With two contradictory positions coming from the same leader, many remain confused about Chavez's real plans and the motivations behind significant weapons purchases and his talk of guerrilla warfare.


Chavez is focused on staying in power. To do so he must placate two important audiences - the people and the Venezuelan armed forces.


Purchasing what amounts to big toys keeps Venezuelan generals happy and loyal. He is essentially buying off the top brass of the military, specifically the men who could be disloyal and who he cannot fire without risking a major upheaval. At the same time, he sends the message to the rest of South America, that Venezuela is a significant regional military power, which in turn facilitates some of his regional political goals.


These helicopters, fighter jets, submarines, tanks, etc, would be the first targets in the event of a foreign invasion of Venezuela. Chavez's oft-repeated prediction that the US will invade Venezuela is little more than hot air. Yet, by repeating this phrase, he's able to maintain at least a minimal level of agitation among his supporters - the very men and women who have volunteered to become part of a civilian militia.


They believe in his Socialist Revolution and make up the core group of men and women who would truly defend Venezuela if the US invaded. But more importantly, they make up the bulk of resistance fighters who would join Chavez if he were ever forced out of office by his enemies in the Venezuelan military. Such an event would lead to civil war - a reality none of Chavez' enemies can stomach.


Meanwhile, most Venezuelans do not know the US is desperate to reestablish military ties with Venezuela, especially the US Southern Command (South Com). This branch of the US military oversees Latin America and is specifically worried about drug shipments leaving Venezuelan territory for US shores.


When a US Coast Guard vessel interdicts any craft at sea, it must first go through the proper channels before boarding what amounts to sovereign territory, indicated by the flag under which it sails. Going through South Com, the US Coast Guard can secure permission from all countries in the region except Venezuela for such operations, and savvy drug traffickers have begun flying Venezuelan flags, knowing they can avoid interdiction. Over time, this loophole has grown significantly, and is having a major, deleterious impact on maritime drug interdictions in the Caribbean.

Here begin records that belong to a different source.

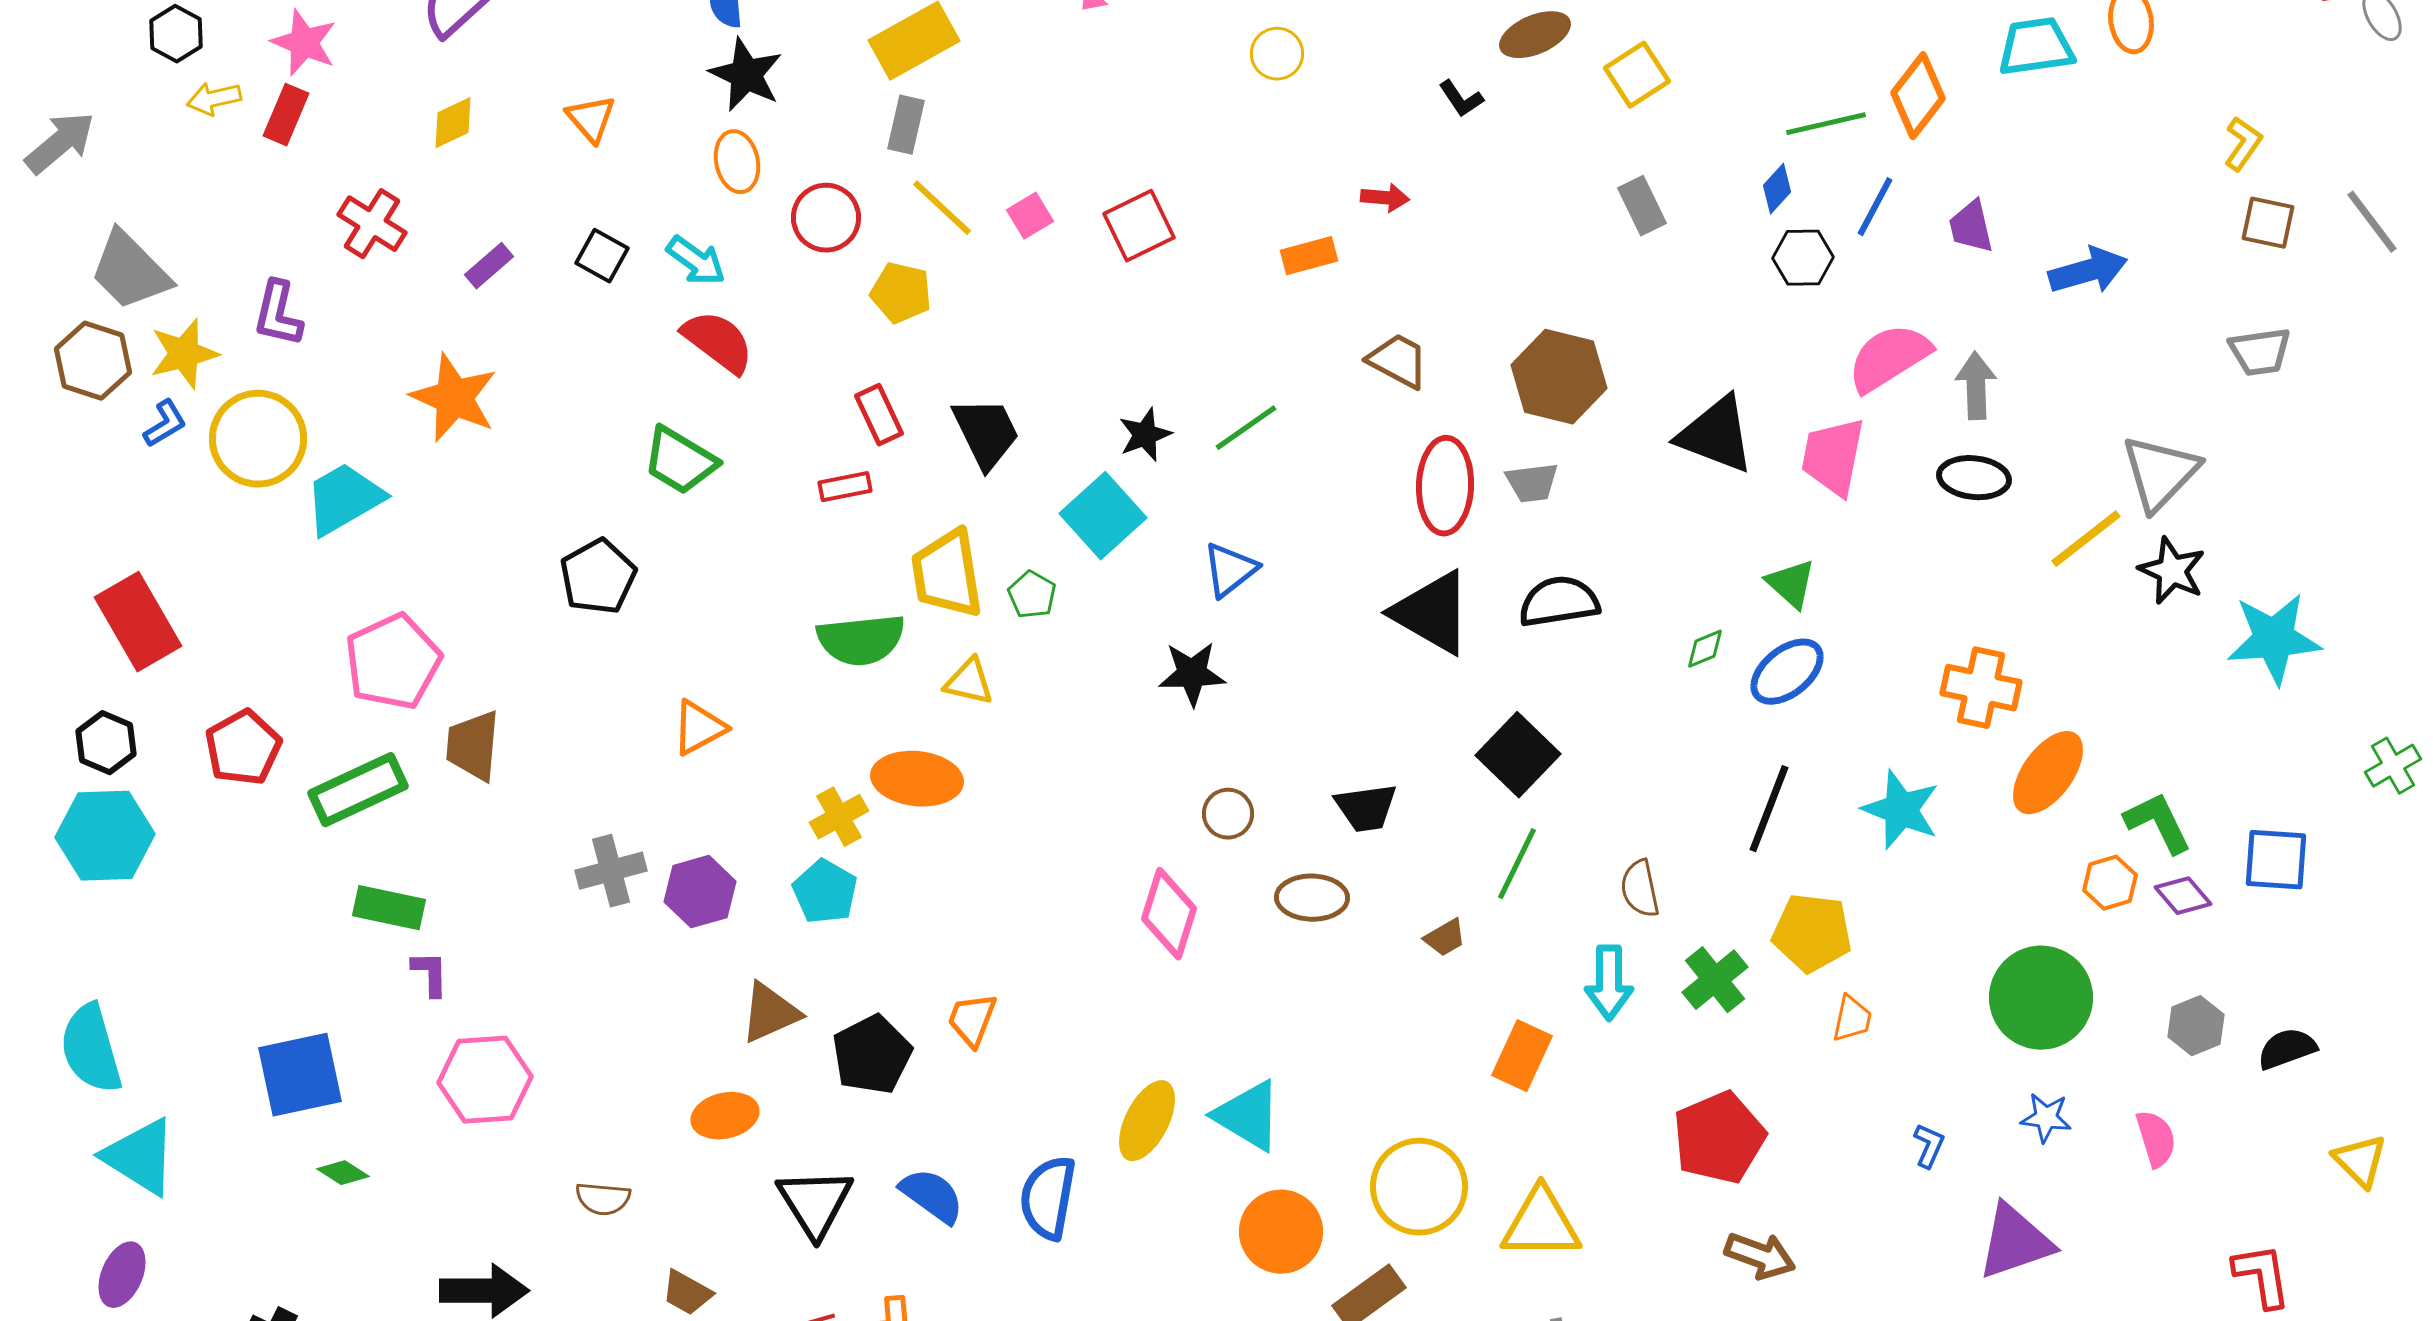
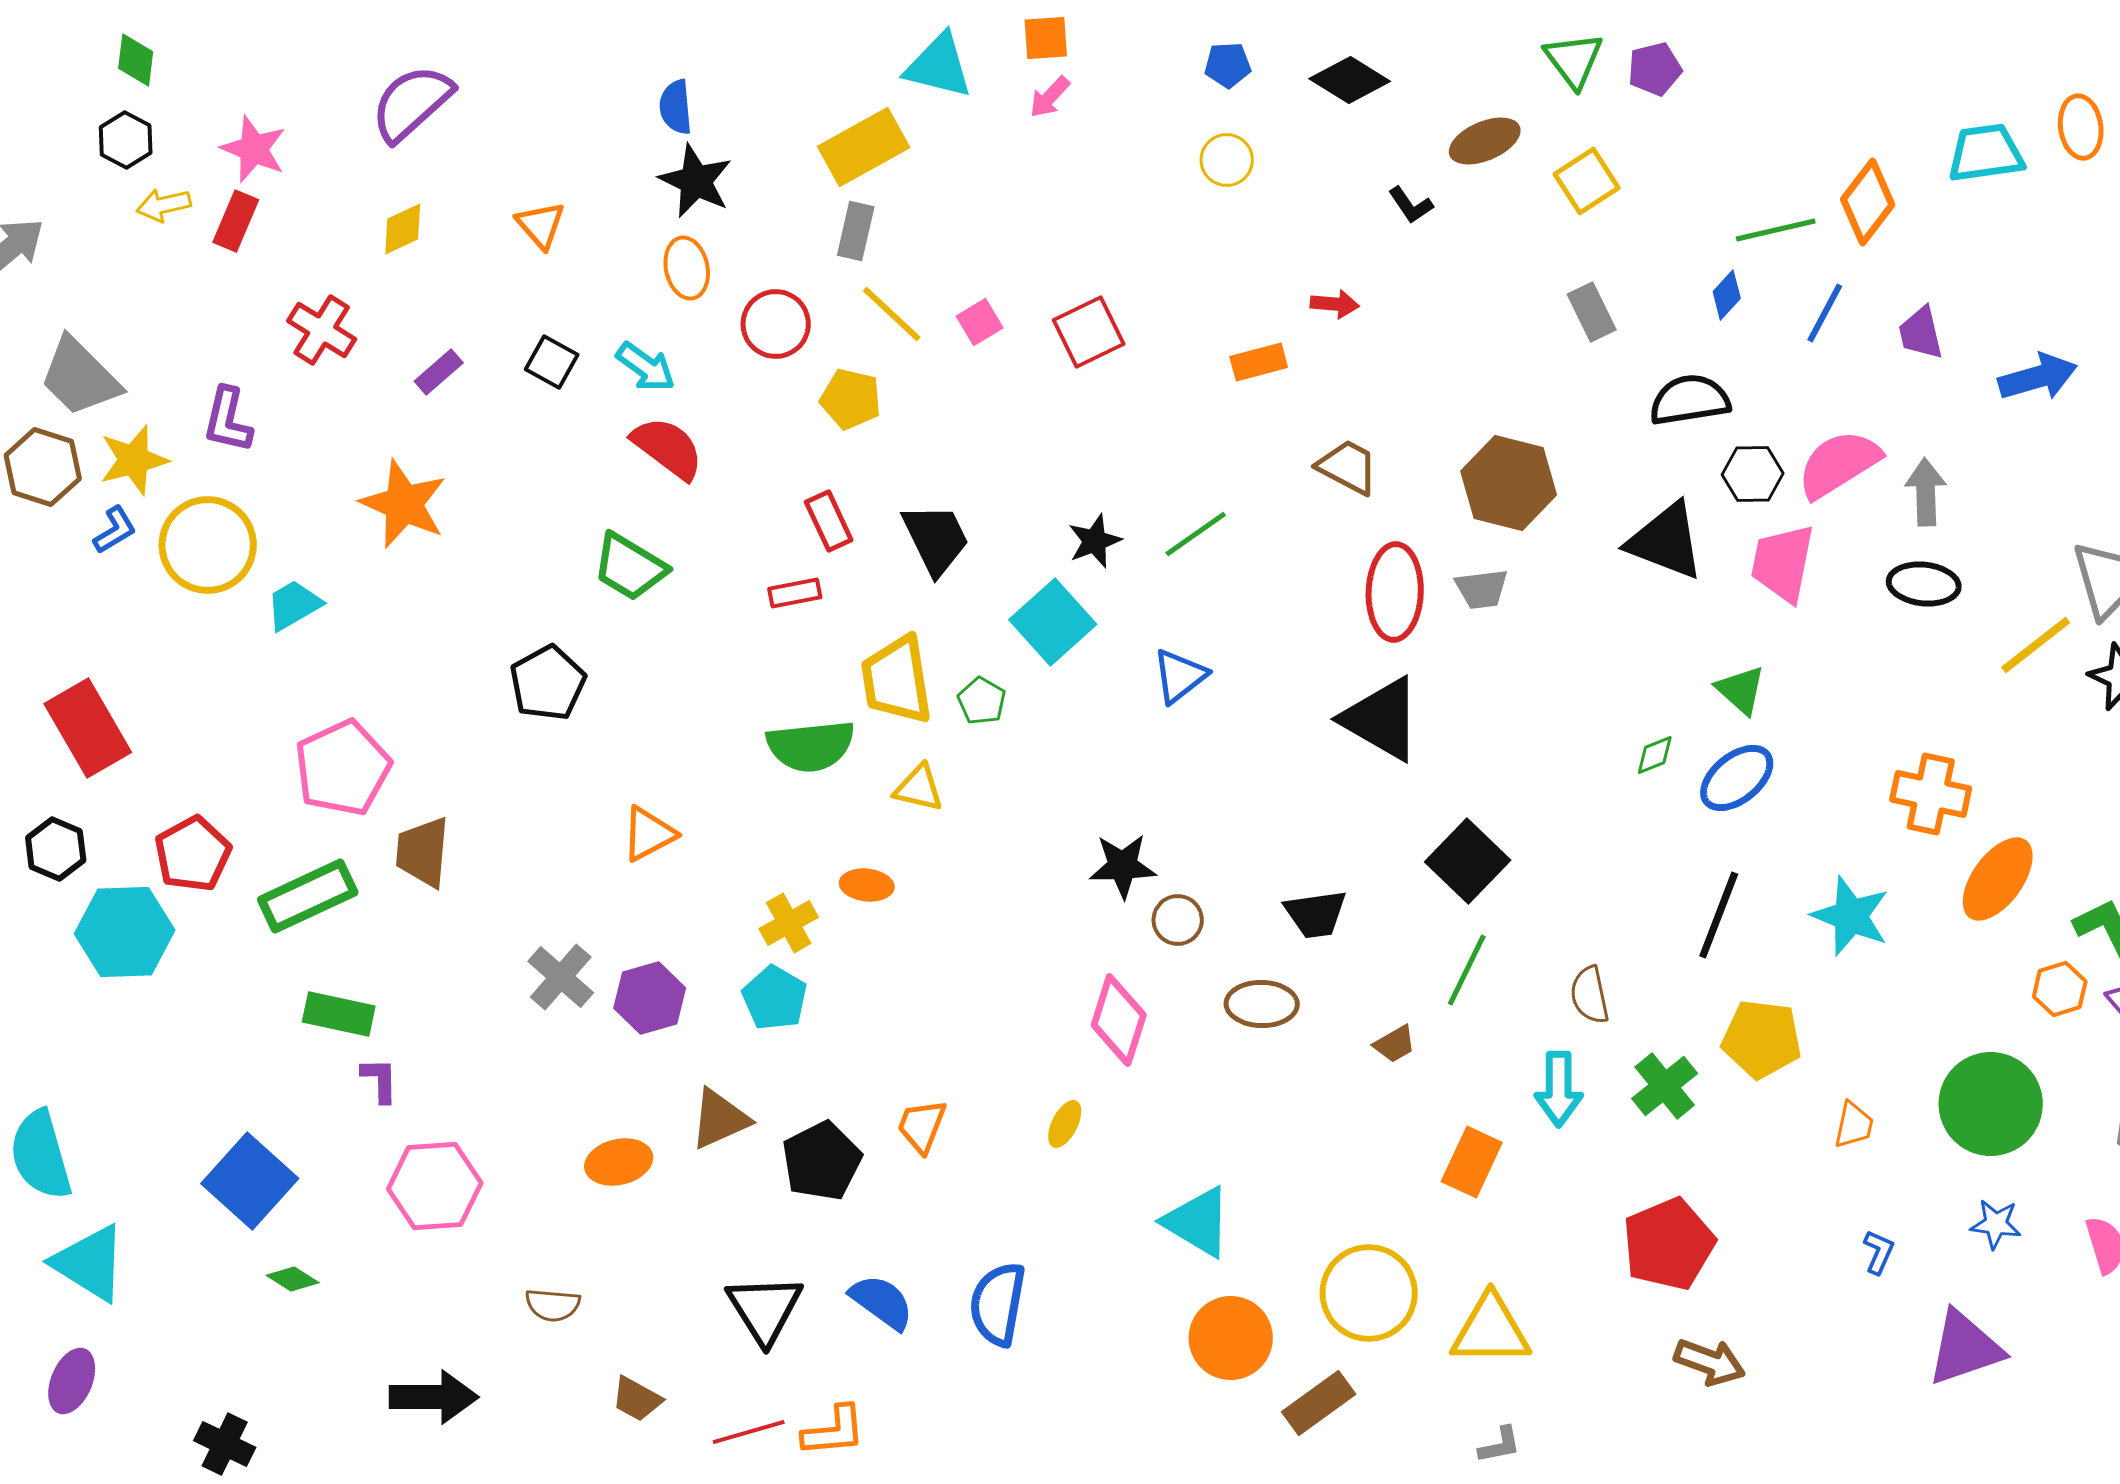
black hexagon: (1803, 258) -> (1753, 474), moved
cyan trapezoid: (344, 499) -> (294, 605), size x0.7
black semicircle: (1559, 602) -> (1690, 400), moved
black star: (1192, 674) -> (1123, 866), moved
orange ellipse: (917, 779) -> (867, 885), size x0.6
cyan hexagon: (105, 836) -> (125, 932), moved
gray cross: (611, 871) -> (561, 977), turned -34
orange trapezoid: (1852, 1019) -> (1854, 1125), moved
blue square: (300, 1075) -> (250, 1181), turned -36
orange ellipse: (725, 1116) -> (619, 1162), moved
yellow ellipse: (1147, 1121) -> (1065, 1124), moved, size x0.6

The US needs to retain military relations with Venezuela simply to maintain continuity among all nations working together to fight organized crime in the Americas. But Chavez's own political goals and his rhetoric at home disallow that necessity. He claims Venezuela is leading the region in cocaine interdiction, but so far has ignored frequent reports that top officials with the Venezuelan National Guard are directly involved in trafficking cocaine to Mexico. By most accounts, corruption is rampant at all levels of the Venezuelan government.


When looked upon as a whole, the Venezuelan defense organization is under the control of Chavez. He spends money to keep would-be dissidents happy and forms a civilian militia not to protect the nation but his own power. He ignores a real need to work with the US military because of political considerations and has broken bread with Russia, Belarus, Iran, Syria and others.


Chavez's words and actions are not sustainable. When the day arrives for Chavez to leave office, it will not be peaceful. If forced out, he will not go quietly. If allowed to continue well into the future, corruption and greed will mix with billions of dollars and an arsenal of heavy weaponry. It is a recipe for disaster. In most cases, when countries purchase weapons it increases the security of the nation. Venezuela is the opposite. With every gun, tank, jet, or missile purchased, the country becomes less stable and more volatile. Eventually, it will not take much of a spark for the Chavez administration to explode.